● Exercise description
Lines before the one containing "JH Elagage propose un tarif d" are to be left out; that line and every line after it, through the last line below, are to be reproduced exactly.

● Collection entries
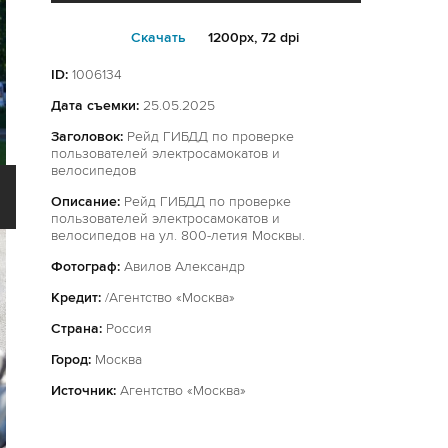
Cкачать
1200px, 72 dpi
ID:
1006134
Дата съемки:
25.05.2025
Заголовок:
Рейд ГИБДД по проверке
пользователей электросамокатов и
велосипедов
Описание:
Рейд ГИБДД по проверке
пользователей электросамокатов и
велосипедов на ул. 800-летия Москвы.
Фотограф:
Авилов Александр
Кредит:
/Агентство «Москва»
Страна:
Россия
Город:
Москва
Источник:
Агентство «Москва»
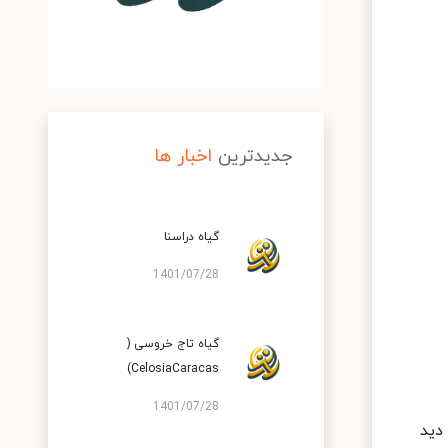
جدیدترین
اخبار ها
گیاه دراسنا
1401/07/28
گیاه تاج خروسی (
CelosiaCaracas)
1401/07/28
دید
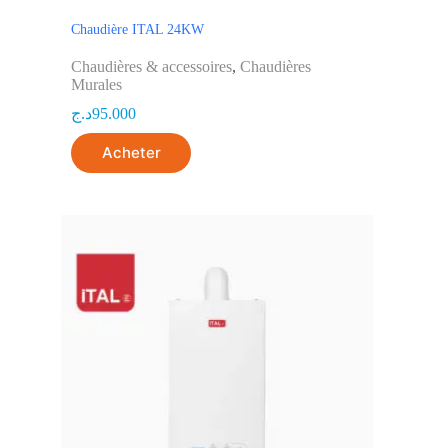
Chaudière ITAL 24KW
Chaudières & accessoires
,
Chaudières
Murales
د.ج
95.000
Acheter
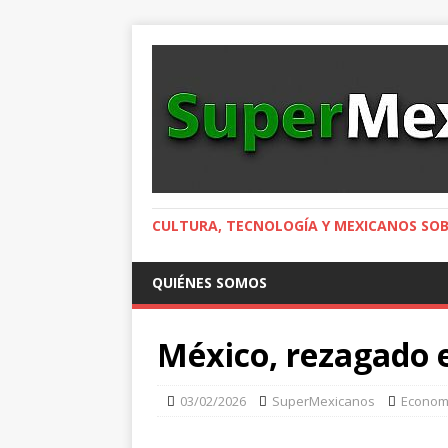
CULTURA, TECNOLOGÍA Y MEXICANOS SOB
QUIÉNES SOMOS
México, rezagado e
03/02/2026
SuperMexicanos
Econom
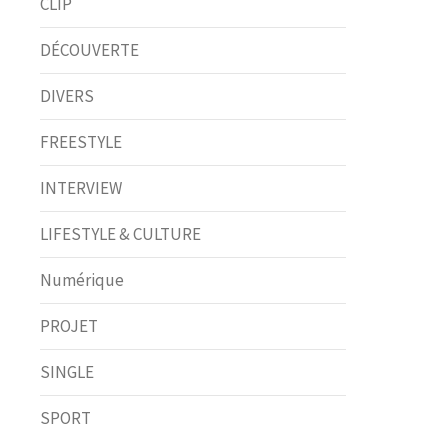
CLIP
DÉCOUVERTE
DIVERS
FREESTYLE
INTERVIEW
LIFESTYLE & CULTURE
Numérique
PROJET
SINGLE
SPORT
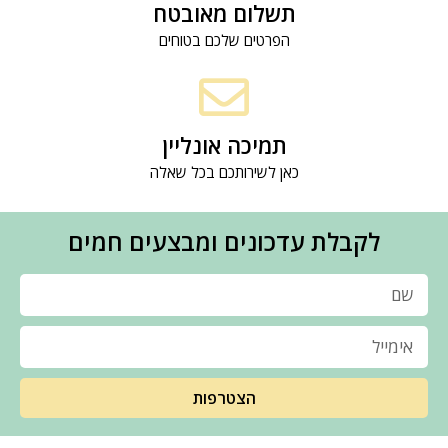
תשלום מאובטח
הפרטים שלכם בטוחים
תמיכה אונליין
כאן לשירותכם בכל שאלה
לקבלת עדכונים ומבצעים חמים
הצטרפות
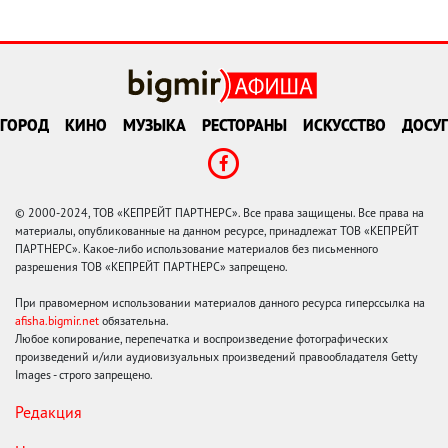
ГОРОД
КИНО
МУЗЫКА
РЕСТОРАНЫ
ИСКУССТВО
ДОСУГ
© 2000-2024, ТОВ «КЕПРЕЙТ ПАРТНЕРС». Все права защищены. Все права на
материалы, опубликованные на данном ресурсе, принадлежат ТОВ «КЕПРЕЙТ
ПАРТНЕРС». Какое-либо использование материалов без письменного
разрешения ТОВ «КЕПРЕЙТ ПАРТНЕРС» запрещено.
При правомерном использовании материалов данного ресурса гиперссылка на
afisha.bigmir.net
обязательна.
Любое копирование, перепечатка и воспроизведение фотографических
произведений и/или аудиовизуальных произведений правообладателя Getty
Images - строго запрещено.
Редакция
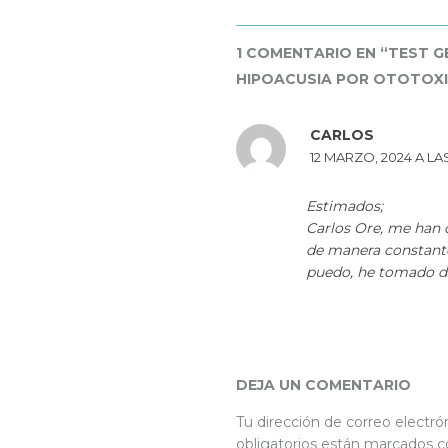
1 COMENTARIO EN “TEST G
HIPOACUSIA POR OTOTOX
CARLOS
12 MARZO, 2024 A LAS
Estimados;
Carlos Ore, me han 
de manera constante
puedo, he tomado d
DEJA UN COMENTARIO
Tu dirección de correo electró
obligatorios están marcados 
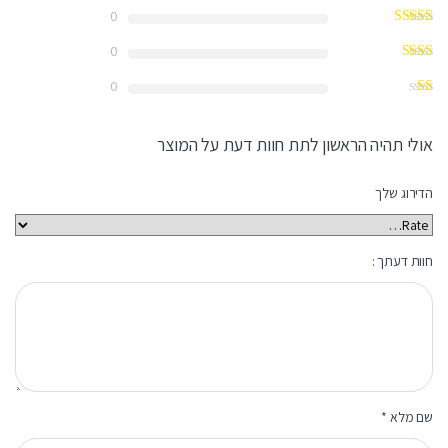
0
0
0
אולי תהיה הראשון לתת חוות דעת על המוצר
הדירוג שלך
חוות דעתך :
שם מלא
*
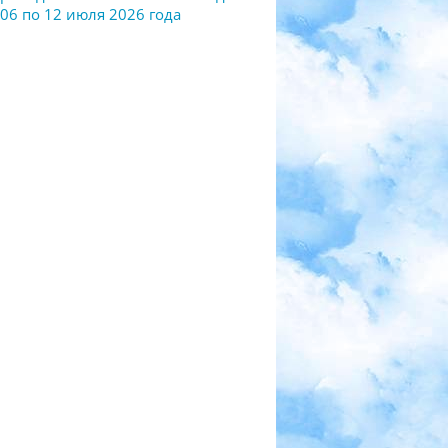
 06 по 12 июля 2026 года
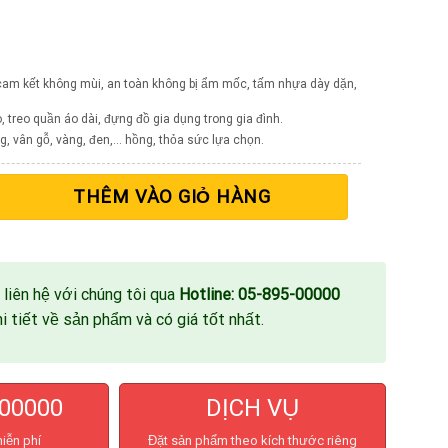
 cam kết không mùi, an toàn không bị ẩm mốc, tấm nhựa dày dặn,
 treo quần áo dài, đựng đồ gia dụng trong gia đình.
, vân gỗ, vàng, đen,… hồng, thỏa sức lựa chọn.
an TG302T số lượng
THÊM VÀO GIỎ HÀNG
 liên hệ với chúng tôi qua
Hotline: 05-895-00000
 tiết về sản phẩm và có giá tốt nhất.
00000
DỊCH VỤ
miễn phí
Đặt sản phẩm theo kích thước riêng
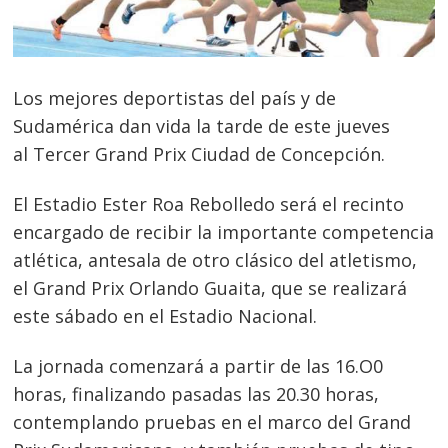
Los mejores deportistas del país y de
Sudamérica dan vida la tarde de este jueves
al Tercer Grand Prix Ciudad de Concepción.
El Estadio Ester Roa Rebolle
do será el recinto
encargado de recibir la importante competencia
atlética, antesala de otro clásico del atletismo,
el Grand Prix Orlando Guaita, que se realizará
este sábado en el Estadio Nacional.
La jornada comenzará a partir de las 16.O0
horas, finalizando pasadas las 20.30 horas,
contemplando pruebas en el marco del Grand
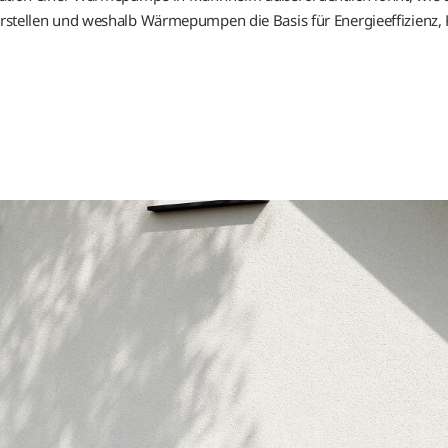
herstellen und weshalb Wärmepumpen die Basis für Energieeffizienz,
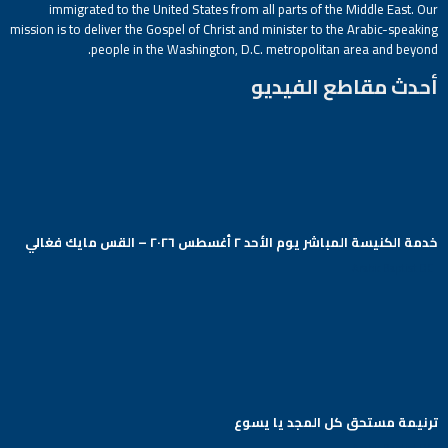
immigrated to the United States from all parts of the Middle East. Our
mission is to deliver the Gospel of Christ and minister to the Arabic-speaking
people in the Washington, D.C. metropolitan area and beyond.
أحدث مقاطع الفيديو
خدمة الكنيسة المباشر يوم الأحد ٢ أغسطس ٢٠٢٦ – القس مايك فغالي
Arabic Baptist DC
ترنيمة مستحق كل المجد يا يسوع
Arabic Baptist DC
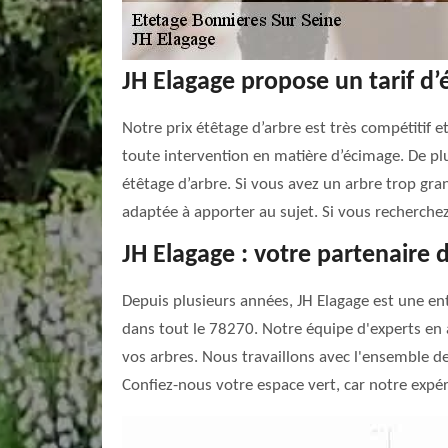
JH Elagage propose un tarif d
Notre prix étêtage d’arbre est très compétitif e
toute intervention en matière d’écimage. De pl
étêtage d’arbre. Si vous avez un arbre trop gra
adaptée à apporter au sujet. Si vous recherche
JH Elagage : votre partenaire 
Depuis plusieurs années, JH Elagage est une ent
dans tout le 78270. Notre équipe d'experts en 
vos arbres. Nous travaillons avec l'ensemble de
Confiez-nous votre espace vert, car notre expér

● Task solution
JH Elagage propose un tarif d
Notre prix étêtage d’arbre est très compétitif e
toute intervention en matière d’écimage. De pl
étêtage d’arbre. Si vous avez un arbre trop gra
adaptée à apporter au sujet. Si vous recherche
JH Elagage : votre partenaire 
Depuis plusieurs années, JH Elagage est une ent
dans tout le 78270. Notre équipe d'experts en 
vos arbres. Nous travaillons avec l'ensemble de
Confiez-nous votre espace vert, car notre expér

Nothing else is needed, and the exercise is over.